『八十二歳のガールフレンド』 山田稔

八十二歳のガールフレンド

八十二歳のガールフレンド


テス・ギャラガーの『馬を愛した男』(感想)を読み終えたころ、山田稔の『テス・ギャラガーを読んでいたころ』という散文が『八十二歳のガールフレンド』に収められていることをツイッターで教えていただきました。
それが、この本『八十二歳のガールフレンド』を手に取ったきっかけです。


『テス・ギャラガーを読んでいたころ』を目指して読もうと思った本だったので、やはり、これが一番心に残ります。
『馬を愛した男』を読んだばかりだったからなおさら。
著者・山田稔さんは、パリの下宿宿で、毎日少しずつ『馬を愛した男』を読み進める。
当時の著者の暮らしをつづる文章から浮かび上がるのは、その下宿屋の侘しさや、それ以上につましく寂しい下宿の主姉妹の姿。
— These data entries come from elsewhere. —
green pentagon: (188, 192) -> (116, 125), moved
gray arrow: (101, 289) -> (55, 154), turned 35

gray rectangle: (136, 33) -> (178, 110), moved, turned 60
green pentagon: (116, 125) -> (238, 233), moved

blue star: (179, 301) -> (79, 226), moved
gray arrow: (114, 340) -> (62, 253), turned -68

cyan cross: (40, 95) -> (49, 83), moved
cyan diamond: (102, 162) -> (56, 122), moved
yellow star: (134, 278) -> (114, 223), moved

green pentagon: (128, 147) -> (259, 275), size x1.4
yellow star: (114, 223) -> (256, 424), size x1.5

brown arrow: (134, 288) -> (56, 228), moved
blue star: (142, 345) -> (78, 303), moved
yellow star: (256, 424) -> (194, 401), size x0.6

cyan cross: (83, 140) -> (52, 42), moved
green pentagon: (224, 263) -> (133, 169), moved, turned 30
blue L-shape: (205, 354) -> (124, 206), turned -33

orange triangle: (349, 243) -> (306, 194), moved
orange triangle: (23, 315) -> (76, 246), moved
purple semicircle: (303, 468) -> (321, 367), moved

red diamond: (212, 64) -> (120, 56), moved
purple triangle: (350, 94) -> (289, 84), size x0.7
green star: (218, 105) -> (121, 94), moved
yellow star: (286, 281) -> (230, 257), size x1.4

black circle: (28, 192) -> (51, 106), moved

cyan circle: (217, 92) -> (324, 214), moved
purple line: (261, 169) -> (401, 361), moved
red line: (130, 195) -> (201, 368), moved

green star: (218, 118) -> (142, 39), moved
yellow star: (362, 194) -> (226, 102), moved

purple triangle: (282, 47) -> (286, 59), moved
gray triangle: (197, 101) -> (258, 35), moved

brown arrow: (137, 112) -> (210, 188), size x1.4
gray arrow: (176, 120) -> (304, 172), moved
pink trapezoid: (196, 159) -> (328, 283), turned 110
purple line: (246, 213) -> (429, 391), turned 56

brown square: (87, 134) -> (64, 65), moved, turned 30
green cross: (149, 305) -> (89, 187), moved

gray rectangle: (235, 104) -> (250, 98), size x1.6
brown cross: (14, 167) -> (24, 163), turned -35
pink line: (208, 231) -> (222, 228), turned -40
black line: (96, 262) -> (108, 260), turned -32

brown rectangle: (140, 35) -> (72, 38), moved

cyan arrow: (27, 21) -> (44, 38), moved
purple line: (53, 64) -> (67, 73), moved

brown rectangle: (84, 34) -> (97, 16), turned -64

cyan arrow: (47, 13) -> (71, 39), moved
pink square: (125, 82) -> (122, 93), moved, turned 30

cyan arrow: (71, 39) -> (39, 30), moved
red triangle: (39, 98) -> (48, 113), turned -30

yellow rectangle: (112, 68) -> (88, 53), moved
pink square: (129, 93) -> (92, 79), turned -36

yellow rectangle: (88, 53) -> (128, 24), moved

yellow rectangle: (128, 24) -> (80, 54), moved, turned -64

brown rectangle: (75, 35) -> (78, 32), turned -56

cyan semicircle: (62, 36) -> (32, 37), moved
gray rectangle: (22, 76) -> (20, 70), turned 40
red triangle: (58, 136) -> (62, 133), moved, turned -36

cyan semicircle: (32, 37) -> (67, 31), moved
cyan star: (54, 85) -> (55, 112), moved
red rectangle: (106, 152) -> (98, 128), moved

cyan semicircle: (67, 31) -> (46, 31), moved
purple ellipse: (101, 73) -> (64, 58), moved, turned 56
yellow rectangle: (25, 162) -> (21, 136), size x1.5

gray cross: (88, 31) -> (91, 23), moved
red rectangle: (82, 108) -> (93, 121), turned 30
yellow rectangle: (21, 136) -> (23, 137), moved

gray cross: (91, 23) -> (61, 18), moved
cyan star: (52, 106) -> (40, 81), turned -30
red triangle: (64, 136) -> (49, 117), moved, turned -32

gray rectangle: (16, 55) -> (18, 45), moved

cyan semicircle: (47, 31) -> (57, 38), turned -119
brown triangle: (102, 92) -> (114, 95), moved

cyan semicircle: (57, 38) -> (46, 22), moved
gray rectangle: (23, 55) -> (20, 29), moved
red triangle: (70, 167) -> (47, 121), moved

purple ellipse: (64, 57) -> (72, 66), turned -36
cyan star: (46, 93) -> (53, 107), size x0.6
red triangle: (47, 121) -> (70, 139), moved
湾岸戦争のさなかのざらざらした心持ちなど。
そこに、テス・ギャラガーの描き出す少し歪な日常の感覚が似合っている、というか、現実のなかに溶けていくような印象を持った。
エッセイでも散文でもなく、一人の思い出でもない、もちろん小説でもなくて、何かもっと別の「作品」として、わたしは文章に浸って居る。
著者が書物について語る文章は、書評とか、エッセイとかではなくて、著者自身のその時代と、読んだ書物とが、混ざり合い、溶けあっているよう。


人もそうだ。
山田稔さんの、出会った人の思い出の語り方は、読んだ本の思い出を語る時と似ている。


この本はとても静かです。
たくさんの人々の思い出が語られるけれど、どの人も、とうに亡くなっている。
大切な人の大切な思い出は、その人の履歴や、その人が自分に及ぼした大きな影響とかよりも、むしろ、ふとした一瞬の印象なのかもしれない。
「サヨナラ」という声とか、旅先から届いた二枚の葉書、再会を楽しみにしていた人との時間に混ざる肩すかしのような感覚、握手した時の相手の手の感じとか、手紙に紛れ込んでいた塵のようなものとか、バス停まで送ってくれた人の後ろ姿とか、・・・
そういうものが、ぼんやりと浮かび上がってくる。
その人を、真正面ではなくて、斜め後ろから光をあてて浮かび上がらせるような感じで、それが心に残る。
思い出って、もうここにいない人が、残された人と混ざり合うことなんじゃないだろうか。


良い読書の時間を過ごしました。